Director: Gene Kelly, Stanley Donen
Writer: Betty Comden, Adolph Green
DP: Harold Rosson
Editor: Adrienne Fazan
Score: Nacio Herb Brown
Producer: Arthur Freed
Starring: Gene Kelly, Donald O'Connor, Debbie Reynolds, Jean Hagen
Length: 1 hr. 43 min.
The primary concern of Singin' in the Rain, as far as we can tell from the incredible complexity and kinetic power of the dance scenes, is to be the most entertaining movie it possibly can be. Still, one can't ignore the late 1920s Hollywood setting the film chooses for itself. Singin' in the Rain was made in 1952, 25 years after the events of the plot. So despite its occasionally critical commentary on that era of American filmmaking, it doesn't pretend to be any kind of message movie. It isn't a film that tries to lead by example. Rather, it tries to celebrate by example.
Singin' in the Rain is the story of Don Lockwood, a famous silent film actor. He works with his friend, Cosmo Brown, and frequently stars alongside Lina Lamont, a shallow and vindictive person for whom he feigns affection in public; he can't stand her in private. They're marketed to the media as a couple, which serves Lina's vanity just fine but only makes things more uncomfortable for Don. They're working on a new silent film called The Dueling Cavalier when the studio first hears about the success of The Jazz Singer and decides The Dueling Cavalier needs to be a talkie. However, Lina's voice is too unpleasant for her to star in a talking picture. After Don and Cosmo meet a young stage actress named Kathy Selden and Don starts to fall in love with her, he convinces the studio to convert The Dueling Cavalier into a musical called The Dancing Cavalier and dub over Lina's voice with Kathy's.
There's a scene in which Lina is unable to properly recite her lines because she's not used to acting with the microphones needed for sound films. She habitually brings heavily dramatic movements to her performance, something she likely learned from silent film, but this style of acting is incompatible with the placement of the microphones. Her voice is improperly recorded and the volume comes out completely inconsistent. What's more, her exaggerated gestures come across as silly when the film has sound; the drama of her performance is excessive when the barrier between film and reality is less than it is in silent film. On the other hand, it wouldn't be acceptable for her to subtract all gesture from her performance, even though the microphone placement seems to encourage this.
These are the troubles the studio faces when working with sound film for the first time. They have such trouble with the new technology that it's tempting for them to use the sound as a gimmick, creating a successful but ultimately static and artless film. But when they convert it into a musical we realize it's kind of an ideal solution; what better way to combine the power of sound and the power of motion to maximum effect?
Singin' in the Rain is itself one of the best arguments for this; the characters are broadly drawn, but they resonate because their emotions are conveyed through musical numbers that combine stunning dance choreography with excellent vocal performances from all the actors. The editing both complements the dancing and keeps us close to the characters so we can understand the emotional context of each dance. And consider the scene in which Gene Kelly dances to the titular song, "Singin' in the Rain." Like all the other sequences it's lovingly crafted, boasting fantastic choreography and singing, but what's especially striking about it is how directly Kelly interacts with water. He jumps in puddles and makes the splashes part of the song, he stands under the pouring spout of a gutter, and above all it's impossible to ignore the rain. The image of rain adds an invaluable visceral impact to Kelly's performance; there's little better a film can do to make the audience understand love and joy than to show a man with his clothes soaked through who drops his umbrella, raises his beaming face to the stormy sky and sings: "Come on with the rain, I've a smile on my face!"

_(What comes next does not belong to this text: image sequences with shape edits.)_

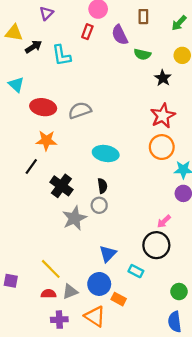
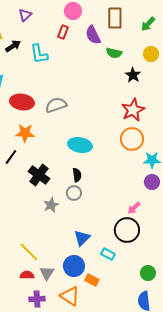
brown rectangle: (143, 17) -> (115, 18), size x1.5
gray star: (74, 218) -> (51, 205), size x0.7
gray triangle: (70, 292) -> (47, 273), turned -35

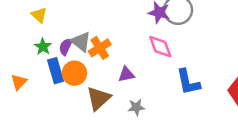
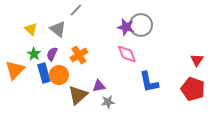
gray triangle: (81, 42) -> (58, 29), moved
purple triangle: (126, 74) -> (99, 86), moved
orange triangle: (19, 82) -> (15, 70), moved, size x1.5

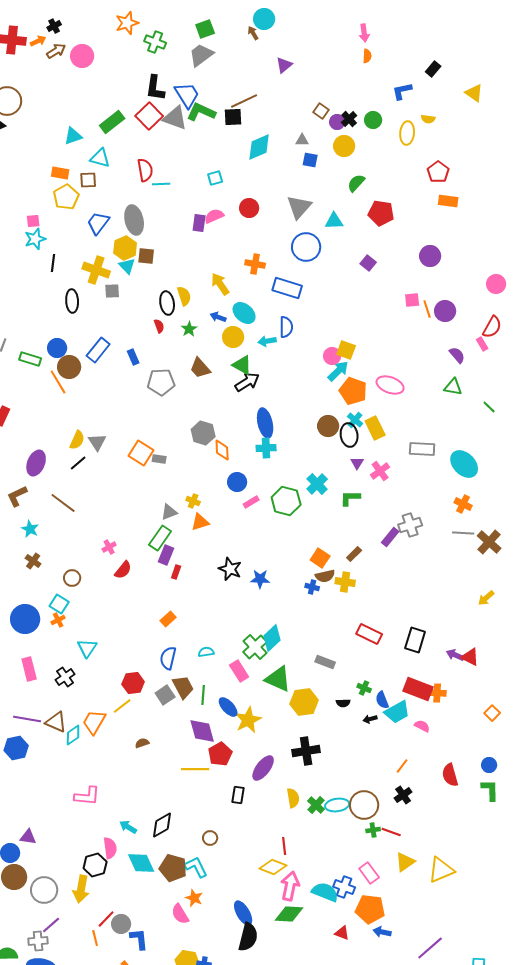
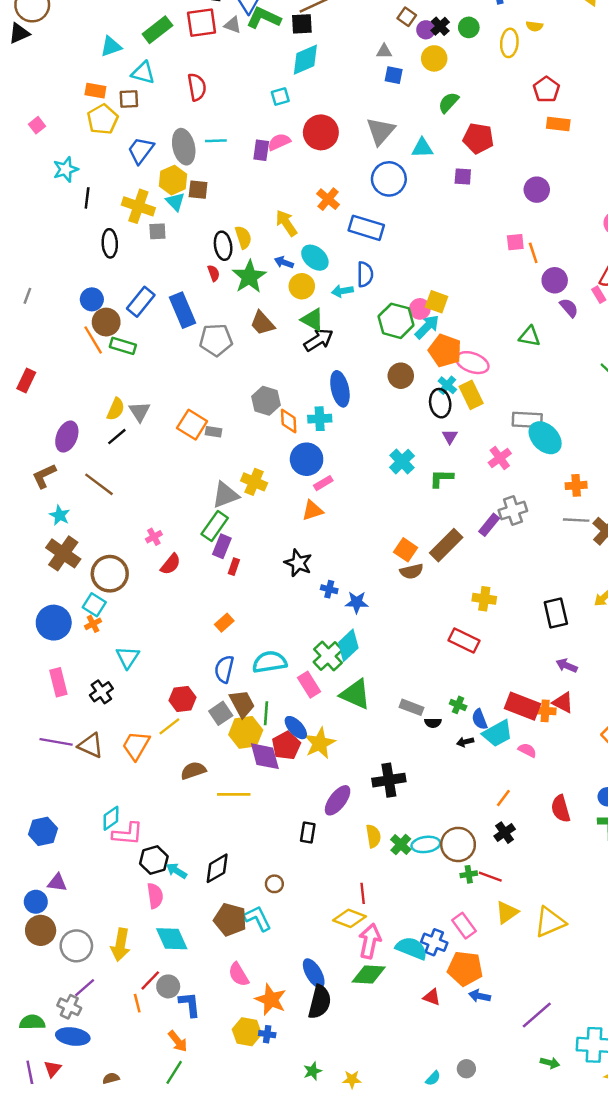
red square: (149, 116) -> (202, 23), turned 36
gray triangle: (175, 118) -> (233, 25), size x0.6
cyan diamond: (259, 147) -> (305, 60), moved
cyan line: (161, 184) -> (216, 141), moved
red circle: (249, 208) -> (321, 132), size x1.5
pink square: (33, 221) -> (37, 125), moved, turned -32
purple square: (368, 263) -> (463, 177), moved, turned -35
orange cross: (255, 264) -> (328, 199), turned 30
purple circle: (445, 311) -> (555, 280), moved
green star: (189, 329) -> (249, 277), size x1.8
blue rectangle: (133, 357) -> (183, 310), size x1.8
green rectangle: (30, 359) -> (123, 346), moved
pink ellipse: (390, 385) -> (472, 363), moved
green triangle: (453, 387) -> (530, 336), moved
brown circle: (328, 426) -> (401, 376), moved
cyan cross: (266, 448) -> (320, 419), moved
cyan ellipse: (464, 464) -> (545, 438), moved
pink cross: (380, 471) -> (500, 458), moved
blue circle: (237, 482) -> (307, 459), size x1.4
yellow cross: (193, 501) -> (254, 482), size x1.5
green hexagon: (286, 501) -> (396, 321), moved
orange cross: (463, 504) -> (576, 485), turned -30
gray triangle: (169, 512) -> (225, 495), size x1.4
orange triangle: (200, 522) -> (313, 510), moved
brown rectangle: (354, 554) -> (446, 545), size x1.8
brown cross: (33, 561) -> (63, 553), size x1.8
brown circle: (72, 578) -> (110, 574), size x1.8
blue star: (260, 579) -> (357, 602), moved
yellow cross: (345, 582) -> (484, 599), moved
blue cross: (312, 587) -> (329, 589), moved
black rectangle: (415, 640) -> (556, 613), moved, turned -30
cyan semicircle: (206, 652) -> (270, 662), size x1.8
red triangle: (470, 657) -> (563, 703), moved
gray rectangle: (325, 662) -> (412, 707), moved
yellow hexagon: (304, 702) -> (246, 732), moved
cyan diamond: (73, 735) -> (111, 818), moved
brown semicircle: (142, 743) -> (193, 771), size x1.5
blue hexagon: (16, 748) -> (43, 831), moved
red pentagon: (220, 754) -> (286, 745), moved
yellow line: (195, 769) -> (234, 794), moved
cyan diamond: (141, 863) -> (172, 939), moved
black hexagon: (95, 865) -> (154, 860), moved
orange star: (194, 898) -> (271, 1000), moved, size x1.5
gray cross: (38, 941) -> (69, 1007), turned 30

The performers put themselves under great physical strain to create the dance scenes; Donald O'Connor and Debbie Reynolds, who played Cosmo Brown and Kathy Selden respectively, even injured themselves. But the film links the vapid, insensitive Lina to the temptation to take the easy way out when making a film, and it posits that this ultimately results in failure. It's not a matter of financial or even personal success that makes Don Lockwood realize he wants to make a musical; it's something that becomes clear to him after Kathy brings him out of his initial shallowness and he tries to share the artistic value of film with her.
Singin' in the Rain looks back on the cinema and celebrates its power to reach people by striving to show its audience the ideal example of what can be achieved from the marriage of motion, sound, performance, and editing. Some people are alienated by musicals, but hopefully anyone who views Singin' in the Rain will find themselves drawn in by the sight of artists pushing themselves to the physical limit of what they can do with their craft.